Societies that solve problems with secular, market-driven models realize economic growth in a way that theocratic, welfare states cannot. If MbS enables his people to build social institutions such as schools and businesses from the bottom-up, the Saudi private sector will expand organically.

Women’s rights, a shift towards representative government, open markets and constant rule of law will ward off corruption, promote creativity and innovation, and secure prosperity for the Saudi Arabian people. Combined with a firm grip on security, these reforms will allow MbS to maintain stability and catalyze the Arabian economy.

For now, the command-and-control model employed by Saudi Arabia enables the state to swiftly disrupt the economy and rush forward with new policy. Democracies, constitutional democracies in particular, move far more slowly, requiring lengthy deliberative processes and compromise. There may be better solutions than our often sclerotic modern states — but I do hope that a series of economic successes will enable MbS to become the kind of legendary leader who can shift the Desert Kingdom towards popular participation in an efficient democratic or parliamentary government, perhaps ultimately setting the example of choosing to limit his own power to found a new model for his people. Either way, if he hues to the basic principles outlined in Vision 2030, and is able to continue his bold leadership over the coming years, Saudi Arabia will transform itself into an economic powerhouse, creating enormous prosperity and pride for the Saudi people as they take their rightful place as a modern nation amongst the free peoples of the world.
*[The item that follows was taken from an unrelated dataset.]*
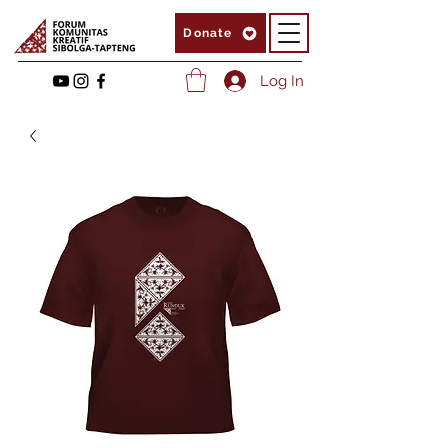
Donate
Log In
[1] Ghafar, Adel Abdel. “A New Kingdom of Saud?” Brookings, February 14, 2018.

[2] Wright, Robin. “Why Saudi Women Driving is a Small Step Forward, Not a Great One.” New Yorker, September 26, 2017.

[3] Leber, Andrew and Cristopher Carothers. “Is the Saudi Purge Really About Corruption?” Foreign Affairs, November 15, 2017.

[4] Friedman, Thomas. “Saudi Arabia’s Arab Spring, at Last.” New York Times, November 23, 2017.

[5] Ignatius, David. “Are Saudi Arabia’s Reforms for Real? A Recent Visit Says Yes.” Washington Post, March 1, 2018.

[6] Ghafar, ibid.

[7] “Israel welcomes Saudi mufti’s pro-Israel remarks, invites him to visit the country.” Daily Sabah, November 14, 2017.

[8] Saadi, Dania. “Saudi Arabia’s Equity Market is Trading at Attractive Valuations.” The National, February 15, 2018.

[9] Torchia, Andrew. “MSCI to Consider Adding Saudi Arabia to Key Index During 2019.” Reuters, June 20, 2017.